December 3, 2008

 

CBOT Soy Review on Tuesday: New range lows on technical, outside pressure

 

 

Chicago Board of Trade soybean futures ended lower Tuesday, setting a new swing low for the current move on technical weakness, outside pressure and demand concerns.

 

CBOT January soybeans finished 19 cents lower at US$8.27.

 

January soymeal settled US$5.20 lower at US$245.30 per short tonne. January soyoil finished 63 points lower at 30.77 cents per pound.

 

Carryover technical selling from Monday's sharp declines, weakness in crude oil, improved South American crop conditions and concerns about the future of China's buying needs attracted sellers to drop prices to new range lows, said John Kleist, broker/analyst with Allendale Inc.

 

The absence of fresh directive news and a lack of conviction in outside market moves promoted cautious activity, with declines accelerating once active contracts penetrated near-term lows, Kleist added.

 

A drop in crude oil prices and improvements in Argentine crop conditions provided pressure to offset an early recovery bounce in prices.

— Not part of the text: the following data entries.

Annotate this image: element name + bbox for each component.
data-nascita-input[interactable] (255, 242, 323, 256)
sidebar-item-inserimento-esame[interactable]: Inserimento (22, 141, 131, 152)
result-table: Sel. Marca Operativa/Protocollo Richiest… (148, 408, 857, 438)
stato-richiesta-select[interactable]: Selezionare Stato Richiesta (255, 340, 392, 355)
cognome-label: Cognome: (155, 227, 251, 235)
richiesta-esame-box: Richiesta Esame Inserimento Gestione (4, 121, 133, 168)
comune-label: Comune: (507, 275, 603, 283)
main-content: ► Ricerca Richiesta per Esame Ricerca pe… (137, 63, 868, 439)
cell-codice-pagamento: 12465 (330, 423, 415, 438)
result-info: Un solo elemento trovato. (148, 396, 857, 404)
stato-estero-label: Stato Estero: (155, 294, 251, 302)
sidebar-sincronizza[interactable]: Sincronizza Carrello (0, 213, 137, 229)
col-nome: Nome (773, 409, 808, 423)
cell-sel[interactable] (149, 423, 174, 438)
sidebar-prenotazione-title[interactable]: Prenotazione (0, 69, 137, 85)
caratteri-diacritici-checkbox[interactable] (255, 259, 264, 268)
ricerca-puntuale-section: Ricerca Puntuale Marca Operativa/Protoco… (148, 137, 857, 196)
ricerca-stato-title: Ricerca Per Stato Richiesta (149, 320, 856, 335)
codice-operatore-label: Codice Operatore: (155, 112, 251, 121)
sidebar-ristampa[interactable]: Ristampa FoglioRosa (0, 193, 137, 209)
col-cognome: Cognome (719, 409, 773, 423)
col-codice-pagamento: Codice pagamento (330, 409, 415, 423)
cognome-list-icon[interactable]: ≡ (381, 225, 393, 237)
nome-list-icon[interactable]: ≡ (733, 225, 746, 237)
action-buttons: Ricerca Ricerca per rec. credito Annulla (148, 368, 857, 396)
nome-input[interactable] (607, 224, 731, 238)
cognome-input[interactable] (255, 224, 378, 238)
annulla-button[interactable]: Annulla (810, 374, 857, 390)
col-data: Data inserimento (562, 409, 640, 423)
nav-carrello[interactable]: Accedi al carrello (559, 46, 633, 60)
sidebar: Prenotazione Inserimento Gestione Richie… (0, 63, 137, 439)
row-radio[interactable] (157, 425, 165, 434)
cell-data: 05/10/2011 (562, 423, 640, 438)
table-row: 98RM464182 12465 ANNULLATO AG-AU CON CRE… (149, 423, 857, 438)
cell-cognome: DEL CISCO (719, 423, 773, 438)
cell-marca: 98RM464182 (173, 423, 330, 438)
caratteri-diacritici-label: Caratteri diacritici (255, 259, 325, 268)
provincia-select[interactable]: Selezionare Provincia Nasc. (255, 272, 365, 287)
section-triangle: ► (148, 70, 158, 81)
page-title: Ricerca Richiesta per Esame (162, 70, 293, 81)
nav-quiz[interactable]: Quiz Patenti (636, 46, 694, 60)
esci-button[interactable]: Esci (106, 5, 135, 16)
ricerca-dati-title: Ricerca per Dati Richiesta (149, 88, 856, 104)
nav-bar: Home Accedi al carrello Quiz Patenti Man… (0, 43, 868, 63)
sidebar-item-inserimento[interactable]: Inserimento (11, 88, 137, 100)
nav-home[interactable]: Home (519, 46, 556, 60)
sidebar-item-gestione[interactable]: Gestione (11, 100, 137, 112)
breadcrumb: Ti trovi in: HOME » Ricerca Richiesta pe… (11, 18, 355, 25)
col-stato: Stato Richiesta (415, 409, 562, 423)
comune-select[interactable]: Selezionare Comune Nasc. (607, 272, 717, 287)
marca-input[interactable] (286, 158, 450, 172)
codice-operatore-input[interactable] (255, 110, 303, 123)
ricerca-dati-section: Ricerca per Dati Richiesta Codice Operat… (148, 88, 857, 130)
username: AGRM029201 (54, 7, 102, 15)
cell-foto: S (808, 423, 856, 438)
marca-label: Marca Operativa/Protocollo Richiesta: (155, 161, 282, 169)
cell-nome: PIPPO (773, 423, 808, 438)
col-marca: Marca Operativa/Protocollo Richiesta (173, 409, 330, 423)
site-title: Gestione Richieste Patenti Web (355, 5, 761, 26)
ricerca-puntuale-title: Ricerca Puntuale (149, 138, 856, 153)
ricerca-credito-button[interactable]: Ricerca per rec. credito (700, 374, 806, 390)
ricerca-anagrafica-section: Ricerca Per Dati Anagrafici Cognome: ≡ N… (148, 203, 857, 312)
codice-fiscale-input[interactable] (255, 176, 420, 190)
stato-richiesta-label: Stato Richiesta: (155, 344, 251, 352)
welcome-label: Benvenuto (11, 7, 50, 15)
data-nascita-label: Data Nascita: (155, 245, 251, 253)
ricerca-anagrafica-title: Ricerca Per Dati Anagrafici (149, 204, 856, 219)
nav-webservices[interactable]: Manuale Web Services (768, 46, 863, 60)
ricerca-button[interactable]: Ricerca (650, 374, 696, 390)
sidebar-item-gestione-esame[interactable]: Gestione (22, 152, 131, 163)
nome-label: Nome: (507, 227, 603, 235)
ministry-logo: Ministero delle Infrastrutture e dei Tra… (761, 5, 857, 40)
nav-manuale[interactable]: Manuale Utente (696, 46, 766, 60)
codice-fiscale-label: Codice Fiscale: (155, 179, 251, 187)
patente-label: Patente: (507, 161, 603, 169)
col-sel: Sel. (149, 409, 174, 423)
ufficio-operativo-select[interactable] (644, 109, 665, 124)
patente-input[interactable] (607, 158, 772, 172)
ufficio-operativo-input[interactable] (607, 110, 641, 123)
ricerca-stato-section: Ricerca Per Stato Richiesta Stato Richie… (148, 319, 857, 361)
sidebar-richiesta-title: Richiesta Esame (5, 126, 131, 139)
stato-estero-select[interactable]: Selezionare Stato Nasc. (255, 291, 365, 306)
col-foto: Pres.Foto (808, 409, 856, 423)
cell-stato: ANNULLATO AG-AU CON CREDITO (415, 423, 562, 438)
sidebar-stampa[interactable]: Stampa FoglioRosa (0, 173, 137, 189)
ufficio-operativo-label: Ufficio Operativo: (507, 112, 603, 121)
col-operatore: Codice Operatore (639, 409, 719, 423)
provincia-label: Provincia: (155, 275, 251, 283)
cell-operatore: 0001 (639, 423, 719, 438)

Worries that China's buying interest could wane amid global economic woes and fail to prop up U.S. prices attracted selling as well, traders said.

 

Looking ahead traders anticipate a continued grinding of prices until a low is established with the influence of outside markets and demand the key driver of prices in the near term.

 

The DTN Meteorlogix weather forecast said dry crop areas of southern Brazil have a chance for light rainfall in the next two days. Rio Grande do Sul and Parana have up to three-quarters of an inch rainfall in store Tuesday. However, more rain will be needed, especially in Rio Grande do Sul, where conditions have been drier than normal since early November.

 

In pit trades, speculative fund selling was estimated at 2,000 lots.

 

 

SOY PRODUCTS

 

Soy product futures dropped in unison with soybeans Tuesday. Soyoil futures were influenced by technical selling and borrowed weakness from crude oil. Soymeal futures stumbled on spillover from soybeans and lagging domestic demand, analysts say.

 

January oil share ended at 38.78% and the January crush ended at 51 1/4 cents.